(Collected data entries)
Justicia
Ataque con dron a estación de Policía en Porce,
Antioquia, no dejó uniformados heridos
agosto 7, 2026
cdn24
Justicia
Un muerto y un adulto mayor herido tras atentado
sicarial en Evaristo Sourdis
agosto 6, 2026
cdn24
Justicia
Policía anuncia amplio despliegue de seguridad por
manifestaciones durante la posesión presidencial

# Exercise details
Print the records above again, every one, exactly as written.

# Result of the task
Justicia
Ataque con dron a estación de Policía en Porce,
Antioquia, no dejó uniformados heridos
agosto 7, 2026
cdn24
Justicia
Un muerto y un adulto mayor herido tras atentado
sicarial en Evaristo Sourdis
agosto 6, 2026
cdn24
Justicia
Policía anuncia amplio despliegue de seguridad por
manifestaciones durante la posesión presidencial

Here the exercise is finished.